» **What this task involves**:
Omit the images and reproduce the rest of the entries exactly.

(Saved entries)
-----
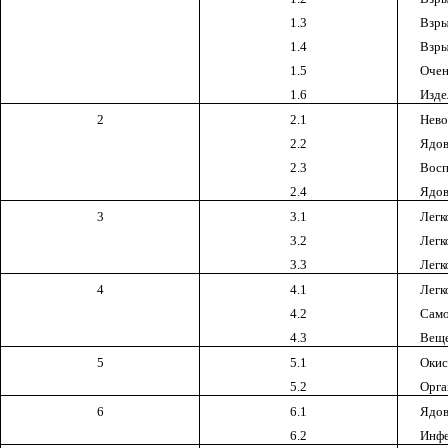
1.3
Взры
1.4
Взры
1.5
Очен
1.6
Изде
2
2.1
Нево
2.2
Ядов
2.3
Восп
2.4
Ядов
3
3.1
Легк
3.2
Легк
3.3
Легк
4
4.1
Легк
4.2
Само
4.3
Веще
5
5.1
Окис
5.2
Орга
6
6.1
Ядов
6.2
Инфе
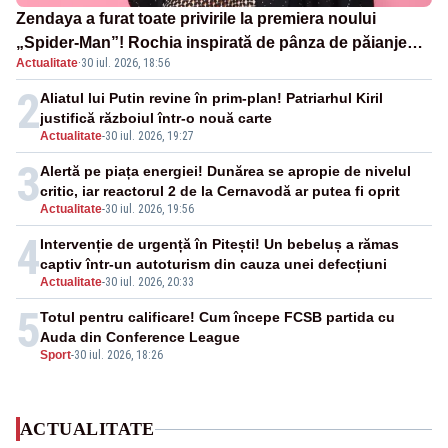
Zendaya a furat toate privirile la premiera noului
„Spider-Man”! Rochia inspirată de pânza de păianjen a
Actualitate
·
30 iul. 2026, 18:56
făcut senzație
2
Aliatul lui Putin revine în prim-plan! Patriarhul Kiril
justifică războiul într-o nouă carte
Actualitate
-
30 iul. 2026, 19:27
3
Alertă pe piața energiei! Dunărea se apropie de nivelul
critic, iar reactorul 2 de la Cernavodă ar putea fi oprit
Actualitate
-
30 iul. 2026, 19:56
4
Intervenție de urgență în Pitești! Un bebeluș a rămas
captiv într-un autoturism din cauza unei defecțiuni
Actualitate
-
30 iul. 2026, 20:33
5
Totul pentru calificare! Cum începe FCSB partida cu
Auda din Conference League
Sport
-
30 iul. 2026, 18:26
ACTUALITATE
-----
» **Completed exercise**:
1.3
Взры
1.4
Взры
1.5
Очен
1.6
Изде
2
2.1
Нево
2.2
Ядов
2.3
Восп
2.4
Ядов
3
3.1
Легк
3.2
Легк
3.3
Легк
4
4.1
Легк
4.2
Само
4.3
Веще
5
5.1
Окис
5.2
Орга
6
6.1
Ядов
6.2
Инфе
Zendaya a furat toate privirile la premiera noului
„Spider-Man”! Rochia inspirată de pânza de păianjen a
Actualitate
·
30 iul. 2026, 18:56
făcut senzație
2
Aliatul lui Putin revine în prim-plan! Patriarhul Kiril
justifică războiul într-o nouă carte
Actualitate
-
30 iul. 2026, 19:27
3
Alertă pe piața energiei! Dunărea se apropie de nivelul
critic, iar reactorul 2 de la Cernavodă ar putea fi oprit
Actualitate
-
30 iul. 2026, 19:56
4
Intervenție de urgență în Pitești! Un bebeluș a rămas
captiv într-un autoturism din cauza unei defecțiuni
Actualitate
-
30 iul. 2026, 20:33
5
Totul pentru calificare! Cum începe FCSB partida cu
Auda din Conference League
Sport
-
30 iul. 2026, 18:26
ACTUALITATE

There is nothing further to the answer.